Thanks to its oil and gas revenue, Russia had the money to make the payment. However, it missed the 30-day grace period deadline for the interest payments, originally due on 27 May.

Moscow, keen to avoid defaulting, claims to have sent the $100m payment to Belgian bank Euroclear, which would then usually distribute the payment to investors.

Yet the money has not moved. Two Taiwanese owners of Russian Eurobonds told Reuters that they had not received their interest payments.

So far, Russia has been able to make seven other interest payments since its invasion of Ukraine on 24 February.

What is defaulting?

Defaulting is the failure to meet required payments of a debt – whether principal payments or interest.

In the case of a national default – like Russia’s – this usually amounts to a government refusing to pay its national debt, often because it cannot afford to do so.

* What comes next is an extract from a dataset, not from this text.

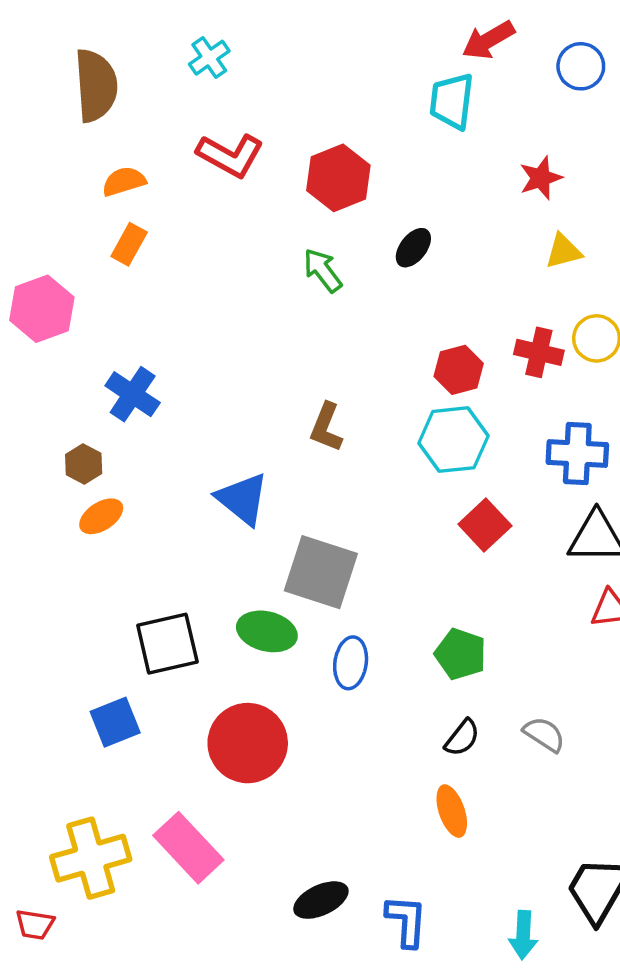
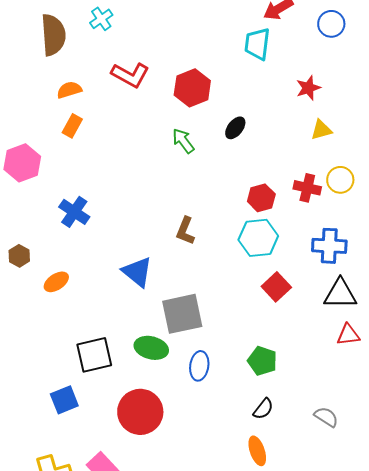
cyan cross: (209, 58) -> (101, 19), moved
brown hexagon: (84, 464) -> (19, 256), moved
gray square: (321, 572) -> (182, 314), turned -30
gray semicircle: (544, 734) -> (326, 417), moved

Last Month, Sri Lanka defaulted on its national debt for the first time in the nation’s history, as it struggles with its worst financial crisis for 70 years.

Why has Russia defaulted?

Following the invasion of Ukraine, Russia has faced sanctions imposed on it by the West – with hundreds of billion dollars of currency reserves held abroad having been frozen, and with the nation having been cut off from much of the world’s financial system, Russia’s ability to continue its debt payments has been under threat.

Prior to the invasion, Russia had been rated as an investment grade nation – having a strong track record of making interest payments.

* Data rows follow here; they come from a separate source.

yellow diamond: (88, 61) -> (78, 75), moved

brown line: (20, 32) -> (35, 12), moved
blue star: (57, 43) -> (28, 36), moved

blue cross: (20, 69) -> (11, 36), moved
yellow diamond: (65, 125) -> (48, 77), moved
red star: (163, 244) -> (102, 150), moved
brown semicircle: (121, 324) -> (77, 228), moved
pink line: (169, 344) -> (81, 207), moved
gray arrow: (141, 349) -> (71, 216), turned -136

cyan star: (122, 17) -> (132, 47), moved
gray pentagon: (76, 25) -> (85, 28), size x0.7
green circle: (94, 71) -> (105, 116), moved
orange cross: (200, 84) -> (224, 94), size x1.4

However, with Euroclear saying that it has adhered to all sanctions against Russia, the nation has not been able to complete its payments.

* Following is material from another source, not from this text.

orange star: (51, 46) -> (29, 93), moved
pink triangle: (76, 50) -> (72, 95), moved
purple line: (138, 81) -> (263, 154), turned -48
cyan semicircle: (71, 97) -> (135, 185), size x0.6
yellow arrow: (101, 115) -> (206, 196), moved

Has Russia defaulted before?

In 1998, in the midst of a financial crisis, the government was forced to default on domestic debt. The last time Russia defaulted on international debt was in 1918, following the Bolshevik revolution.

Having deposed and disposed of Tsar Nicholas II, the Bolsheviks refused to acknowledge or pay external debts that had been racked up under the Tsarist Regime.

For over a century, though, Russia has paid its debts without defaulting. With the ongoing war in Ukraine preventing it from doing so now, its future as an investment prospect is slipping away.

What does all this mean?

Russia has claimed that its failure to make these debt payments is an artificial default, having been manufactured by Western sanctions. Russia’s finance minister Anton Siluanov said: “Everyone in the know understands that this is not a default at all. This whole situation looks like a farce.”

“The fact that Euroclear withheld this money and did not bring it to the recipients is not our problem,” said Dmitry Peskov, the spokesperson for the Kremlin.

Generally, nations find it difficult to borrow money following a default. But given the sanctions, Russia is effectively unable to borrow anyway, and with its massive revenue from oil and gas exports, it doesn’t need to.

The default could impact Russia in the future, however. Argentina, for instance, has suffered defaults before – one of which, in the early 2000s, damaged Argentina’s ability to borrow for years.

Russia could emerge from the war of its own making as an outcast nation, unable to find the investment it once enjoyed.